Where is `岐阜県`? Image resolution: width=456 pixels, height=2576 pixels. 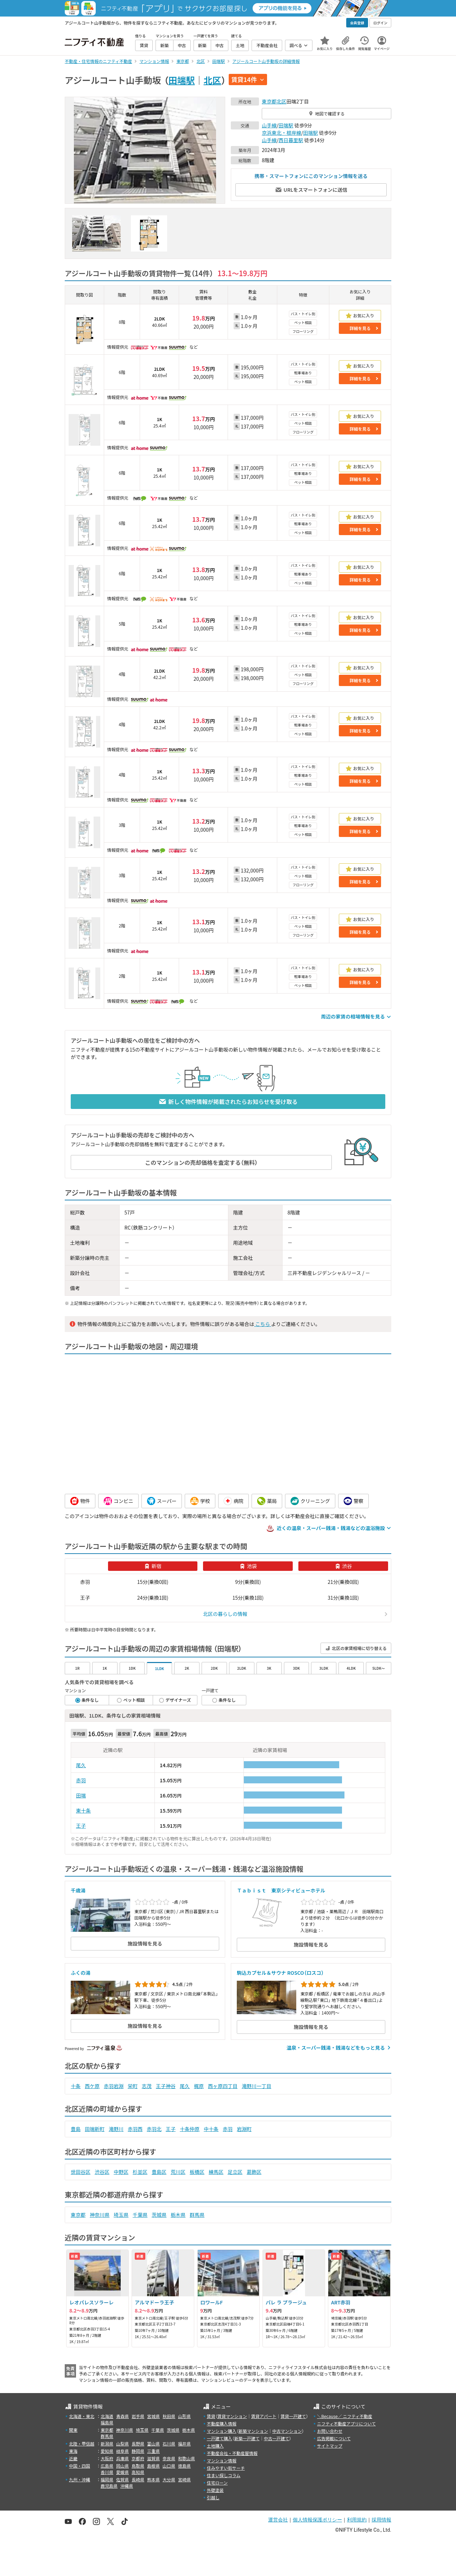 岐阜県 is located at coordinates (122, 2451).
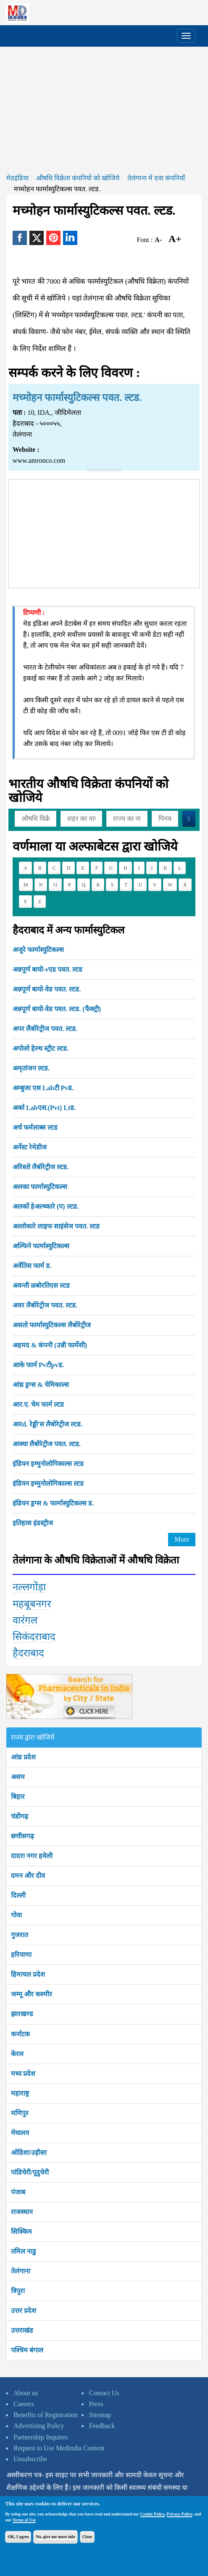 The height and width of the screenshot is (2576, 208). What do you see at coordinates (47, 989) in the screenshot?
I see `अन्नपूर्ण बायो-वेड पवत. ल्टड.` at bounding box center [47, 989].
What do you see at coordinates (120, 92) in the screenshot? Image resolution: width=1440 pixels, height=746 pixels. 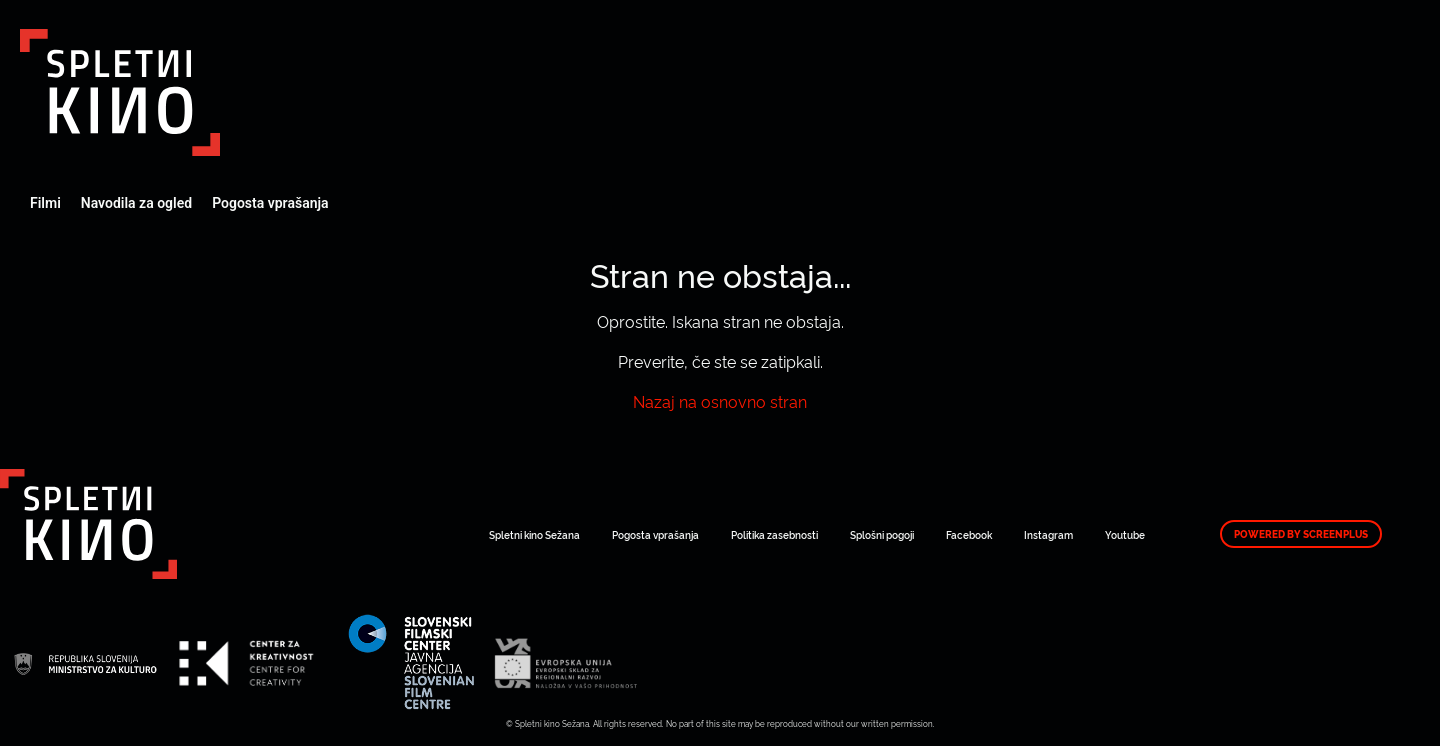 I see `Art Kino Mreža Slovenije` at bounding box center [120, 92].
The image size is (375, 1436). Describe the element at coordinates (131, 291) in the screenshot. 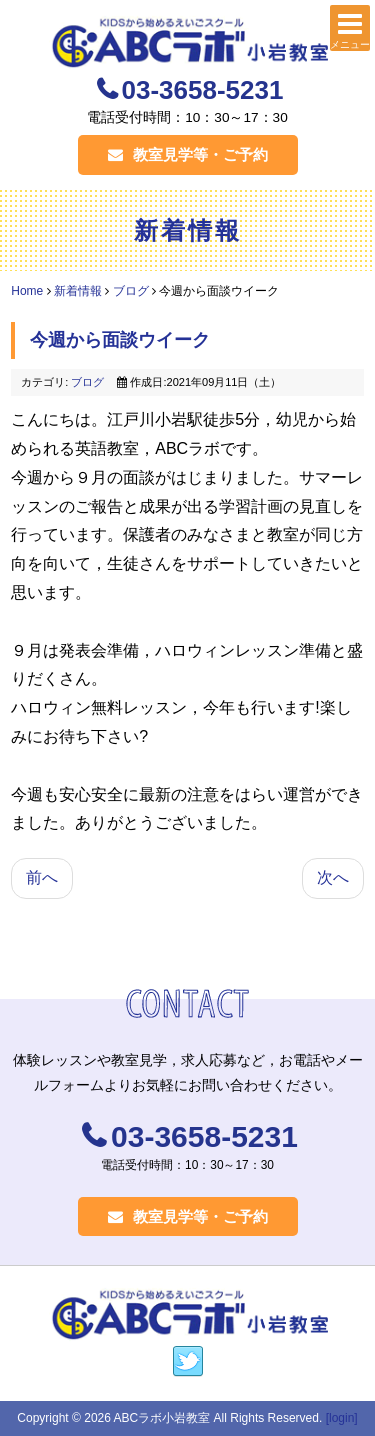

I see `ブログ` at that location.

Instructions for the task. This task calls for the lines from the line holding "The image size" through the last line above, restated word for word with both ends included and the pictures dropped.

Answer section.
The image size is (375, 1436). Describe the element at coordinates (131, 291) in the screenshot. 

I see `ブログ` at that location.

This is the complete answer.